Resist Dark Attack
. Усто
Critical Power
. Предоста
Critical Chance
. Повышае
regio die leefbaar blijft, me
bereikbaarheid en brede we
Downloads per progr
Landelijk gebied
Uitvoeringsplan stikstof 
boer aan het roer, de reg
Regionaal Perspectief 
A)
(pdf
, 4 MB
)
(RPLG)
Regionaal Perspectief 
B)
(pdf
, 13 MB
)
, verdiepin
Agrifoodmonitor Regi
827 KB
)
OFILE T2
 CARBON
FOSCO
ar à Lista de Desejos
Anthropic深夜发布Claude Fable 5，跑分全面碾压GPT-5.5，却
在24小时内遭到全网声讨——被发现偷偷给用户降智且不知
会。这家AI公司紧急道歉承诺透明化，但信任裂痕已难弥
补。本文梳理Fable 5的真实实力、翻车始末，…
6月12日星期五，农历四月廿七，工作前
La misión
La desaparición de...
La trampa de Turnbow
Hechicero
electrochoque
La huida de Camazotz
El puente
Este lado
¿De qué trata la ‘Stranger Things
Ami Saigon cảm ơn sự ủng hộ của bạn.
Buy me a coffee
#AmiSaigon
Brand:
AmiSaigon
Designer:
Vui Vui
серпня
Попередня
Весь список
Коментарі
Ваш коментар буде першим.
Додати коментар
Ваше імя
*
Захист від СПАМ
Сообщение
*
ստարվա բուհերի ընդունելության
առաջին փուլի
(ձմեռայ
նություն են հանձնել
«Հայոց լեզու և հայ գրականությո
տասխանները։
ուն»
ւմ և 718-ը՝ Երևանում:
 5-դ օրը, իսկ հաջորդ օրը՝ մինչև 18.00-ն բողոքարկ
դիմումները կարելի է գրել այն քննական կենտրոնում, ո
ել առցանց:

━━━━━━━━━━

▶ **What the task requires**
Please return the entire listing, unchanged.

▶ **Solution**
Resist Dark Attack
. Усто
Critical Power
. Предоста
Critical Chance
. Повышае
regio die leefbaar blijft, me
bereikbaarheid en brede we
Downloads per progr
Landelijk gebied
Uitvoeringsplan stikstof 
boer aan het roer, de reg
Regionaal Perspectief 
A)
(pdf
, 4 MB
)
(RPLG)
Regionaal Perspectief 
B)
(pdf
, 13 MB
)
, verdiepin
Agrifoodmonitor Regi
827 KB
)
OFILE T2
 CARBON
FOSCO
ar à Lista de Desejos
Anthropic深夜发布Claude Fable 5，跑分全面碾压GPT-5.5，却
在24小时内遭到全网声讨——被发现偷偷给用户降智且不知
会。这家AI公司紧急道歉承诺透明化，但信任裂痕已难弥
补。本文梳理Fable 5的真实实力、翻车始末，…
6月12日星期五，农历四月廿七，工作前
La misión
La desaparición de...
La trampa de Turnbow
Hechicero
electrochoque
La huida de Camazotz
El puente
Este lado
¿De qué trata la ‘Stranger Things
Ami Saigon cảm ơn sự ủng hộ của bạn.
Buy me a coffee
#AmiSaigon
Brand:
AmiSaigon
Designer:
Vui Vui
серпня
Попередня
Весь список
Коментарі
Ваш коментар буде першим.
Додати коментар
Ваше імя
*
Захист від СПАМ
Сообщение
*
ստարվա բուհերի ընդունելության
առաջին փուլի
(ձմեռայ
նություն են հանձնել
«Հայոց լեզու և հայ գրականությո
տասխանները։
ուն»
ւմ և 718-ը՝ Երևանում:
 5-դ օրը, իսկ հաջորդ օրը՝ մինչև 18.00-ն բողոքարկ
դիմումները կարելի է գրել այն քննական կենտրոնում, ո
ել առցանց:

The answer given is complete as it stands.